(436h) In Vitro Transcription Platform Process Modelling to Ensure mRNA Vaccine Quality

mRNA is emerging as one of the most promising technologies in the medical field. Beyond COVID-19 vaccines, these new products are raising high hopes for new clinical application, including many unmet medical needs. Over a hundred new RNA-based vaccines have now entered the clinical pipeline. Strikingly, this technology offers the potential for modular, disease-agnostic manufacturing platforms. However, current production processes still present a high level of impurities and by-products in comparison to conventional vaccine technologies. Double-stranded RNA (dsRNA) and small RNA are considered particularly critical, as they are highly immunogenic. Disease-specific requirements, such as higher dose regimen or lower immunogenicity, could potentially prevent clinical translations. These products are also heterogenous in size and formation mechanisms, posing additional analytical challenges and downstream burdens. Furthermore, when switching from a sequence to another, significant variations in the RNA active substance quality profile have been reported. A deper process understanding appears thus essential to further optimize In Vitro Transcription (IvT) and ensure consistent product quality.

This study shows how process modelling tools can be used to enhance this knowledge and unlock RNA platform potential.

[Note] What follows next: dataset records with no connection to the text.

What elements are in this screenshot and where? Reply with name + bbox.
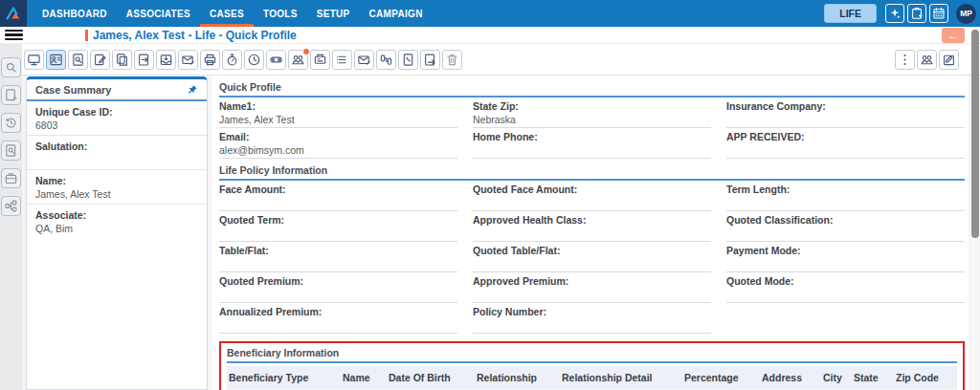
left-icon-strip — [0, 44, 22, 390]
field-value: James, Alex Test — [219, 114, 457, 125]
main-menu: DASHBOARDASSOCIATESCASESTOOLSSETUPCAMPAI… — [33, 0, 433, 27]
case-field-salutation: Salutation: — [27, 136, 207, 170]
nav-item-campaign[interactable]: CAMPAIGN — [360, 0, 433, 27]
people-icon[interactable] — [917, 50, 937, 70]
field-value — [726, 114, 965, 125]
pin-icon[interactable] — [187, 84, 198, 96]
phone-icon[interactable] — [398, 50, 418, 70]
life-policy-fields: Face Amount:Quoted Face Amount:Term Leng… — [219, 181, 965, 334]
page-title: James, Alex Test - Life - Quick Profile — [93, 29, 297, 42]
quick-profile-fields: Name1:James, Alex TestState Zip:Nebraska… — [219, 98, 965, 159]
nav-item-setup[interactable]: SETUP — [307, 0, 360, 27]
field-state-zip: State Zip:Nebraska — [473, 98, 711, 128]
field-value — [473, 258, 711, 270]
printer-icon[interactable] — [200, 50, 220, 70]
trash-icon[interactable] — [442, 50, 462, 70]
app-logo-icon[interactable] — [0, 0, 27, 27]
field-value: Nebraska — [473, 114, 711, 125]
toolbar — [22, 44, 980, 76]
main-panel: Quick Profile Name1:James, Alex TestStat… — [212, 76, 969, 390]
field-label: Name1: — [219, 100, 457, 113]
nav-item-associates[interactable]: ASSOCIATES — [117, 0, 200, 27]
field-annualized-premium: Annualized Premium: — [219, 303, 457, 334]
mail-edit-icon[interactable] — [354, 50, 374, 70]
field-value — [726, 258, 965, 270]
section-title-quick-profile: Quick Profile — [219, 76, 965, 98]
field-approved-premium: Approved Premium: — [473, 272, 711, 303]
field-quoted-table-flat: Quoted Table/Flat: — [473, 242, 711, 272]
history-icon[interactable] — [1, 113, 21, 133]
field-label: Name: — [35, 175, 198, 187]
field-value: 6803 — [35, 119, 198, 131]
clock-icon[interactable] — [244, 50, 264, 70]
nav-item-tools[interactable]: TOOLS — [254, 0, 307, 27]
field-label: Unique Case ID: — [35, 106, 198, 119]
case-field-unique-case-id: Unique Case ID:6803 — [27, 101, 207, 136]
column-header-percentage: Percentage — [684, 372, 762, 383]
monitor-icon[interactable] — [24, 50, 44, 70]
hamburger-menu-icon[interactable] — [5, 30, 28, 41]
copy-icon[interactable] — [112, 50, 132, 70]
mail-compose-icon[interactable] — [178, 50, 198, 70]
field-value — [473, 144, 711, 156]
nav-item-cases[interactable]: CASES — [200, 0, 254, 27]
back-arrow-icon: ← — [947, 29, 959, 42]
link-nodes-icon[interactable] — [376, 50, 396, 70]
search-icon[interactable] — [1, 57, 21, 77]
people-icon[interactable] — [288, 50, 308, 70]
sparkle-icon[interactable] — [885, 4, 904, 23]
field-label: Policy Number: — [473, 306, 711, 318]
field-table-flat: Table/Flat: — [219, 242, 457, 272]
clipboard-add-icon[interactable] — [907, 4, 926, 23]
field-value — [726, 228, 965, 239]
scrollbar-thumb[interactable] — [971, 30, 979, 238]
field-label: Quoted Mode: — [726, 275, 965, 288]
field-face-amount: Face Amount: — [219, 181, 457, 211]
note-icon[interactable] — [939, 50, 959, 70]
field-value — [473, 228, 711, 239]
case-summary-panel: Case Summary Unique Case ID:6803Salutati… — [26, 76, 208, 390]
field-label: Approved Premium: — [473, 275, 711, 288]
field-policy-number: Policy Number: — [473, 303, 711, 334]
nav-item-dashboard[interactable]: DASHBOARD — [33, 0, 117, 27]
field-value: alex@bimsym.com — [219, 144, 457, 156]
doc-share-icon[interactable] — [420, 50, 440, 70]
content-area: Case Summary Unique Case ID:6803Salutati… — [22, 76, 980, 390]
field-value — [726, 289, 965, 300]
field-payment-mode: Payment Mode: — [726, 242, 965, 272]
field-label: Face Amount: — [219, 184, 457, 196]
field-value — [726, 144, 965, 156]
contact-card-icon[interactable] — [46, 50, 66, 70]
field-label: Quoted Premium: — [219, 275, 457, 288]
case-summary-header: Case Summary — [27, 79, 207, 101]
fax-icon[interactable] — [310, 50, 330, 70]
doc-view-icon[interactable] — [1, 141, 21, 161]
list-icon[interactable] — [332, 50, 352, 70]
workflow-icon[interactable] — [1, 196, 21, 216]
nav-right-controls: LIFE MP — [824, 0, 980, 27]
field-label: Quoted Table/Flat: — [473, 245, 711, 257]
notification-dot-icon — [302, 48, 310, 55]
section-title-beneficiary: Beneficiary Information — [227, 343, 957, 363]
doc-edit-icon[interactable] — [90, 50, 110, 70]
calendar-icon[interactable] — [929, 4, 948, 23]
back-button[interactable]: ← — [942, 28, 965, 43]
stopwatch-icon[interactable] — [222, 50, 242, 70]
user-avatar[interactable]: MP — [956, 4, 976, 24]
inbox-icon[interactable] — [156, 50, 176, 70]
scrollbar[interactable] — [971, 28, 979, 390]
doc-add-icon[interactable] — [1, 85, 21, 105]
top-nav: DASHBOARDASSOCIATESCASESTOOLSSETUPCAMPAI… — [0, 0, 980, 27]
field-label: Term Length: — [726, 184, 965, 196]
column-header-zip-code: Zip Code — [896, 372, 957, 383]
title-bar: James, Alex Test - Life - Quick Profile … — [0, 27, 980, 44]
life-button[interactable]: LIFE — [824, 4, 877, 23]
voicemail-icon[interactable] — [266, 50, 286, 70]
field-home-phone: Home Phone: — [473, 128, 711, 159]
case-field-name: Name:James, Alex Test — [27, 170, 207, 205]
more-vertical-icon[interactable] — [895, 50, 915, 70]
case-box-icon[interactable] — [1, 168, 21, 188]
doc-export-icon[interactable] — [134, 50, 154, 70]
doc-search-icon[interactable] — [68, 50, 88, 70]
field-name1: Name1:James, Alex Test — [219, 98, 457, 128]
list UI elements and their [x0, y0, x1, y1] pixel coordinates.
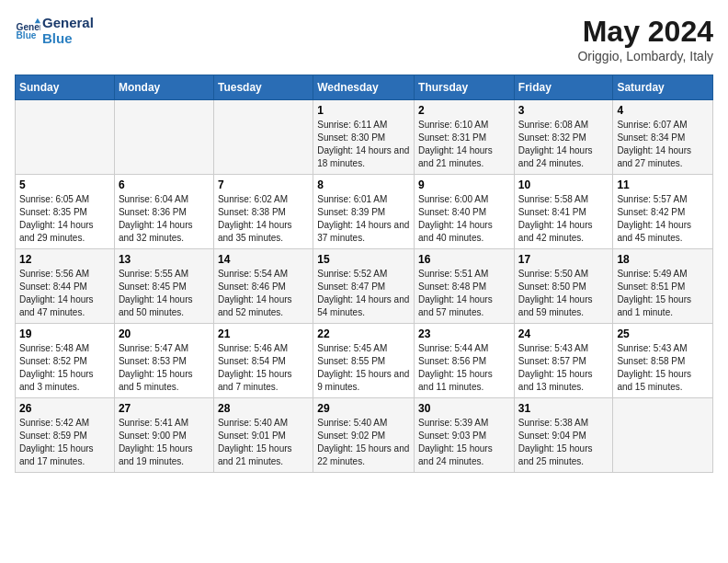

In line with Quality by Design (QbD) principles, a holistic modelling approach was implemented for multi-product IvT. Over 400 reactions and 30 RNA constructs were used to calibrate this platform process model. A system of differential algebraic equations (DAEs) was implemented and solved in Pyomo 5.7 (Python). The dynamics of more than 30 chemical species in solutions are thus captured under partial-equilibrium assumptions. This modelling framework represents the mechanistic backbone for the prediction of additional critical quality attributes (CQAs), including the formation of dsRNA and small RNAs. Then, an analytical workflow based on RNA capillary gel electrophoresis, ELISA, RP-IP-HPLC and spectrum analysis was developed to assess product quality profile at different sampling times. In addition, a screening design was implemented to identify the non-linear effects of plasmid DNA, T7 RNA polymerase (T7RNAP), magnesium, nucleotides and buffer concentrations for 12 novel RNA products. Purified mRNA molecules at different concentrations were also incubated without plasmid DNA and under different conditions to isolate templated from non-templated RNA degradation and by-products formation.

This work provides new insights into mRNA quality and a more complete view of the multiple species that make up the final IvT product. Model predictions were validated through cross validation algorithms. Such a mechanistic approach guarantees extrapolation capability with future RNA vaccine candidates and process innovations. Additionally, a multi-objective design space optimization workflow is presented. Operating regions meeting quality requirements are showcased and highlight the central role of T7RNAP activity. Eventually, a model-based strategy is introduced to effectively explore the IvT design space for regulatory purposes. The integration of a maximal covering design can provide a process validation tool, ensuring greater process flexibility and confidence within the normal operating regions.

Overall, this study provides a new model-based approach for IvT process optimization, capturing the kinetics of the formation of the most critical RNA quality attributes. It is also a step towards the deployment of versatile RNA production platforms. In the near future, the integration of sequence effects into this modelling framework could bridge the gap between process development and sequence design. It can also lay the foundations for new feeding strategies to ensure better control over process conditions, further guaranteeing the safety and efficacy of any new mRNA candidates.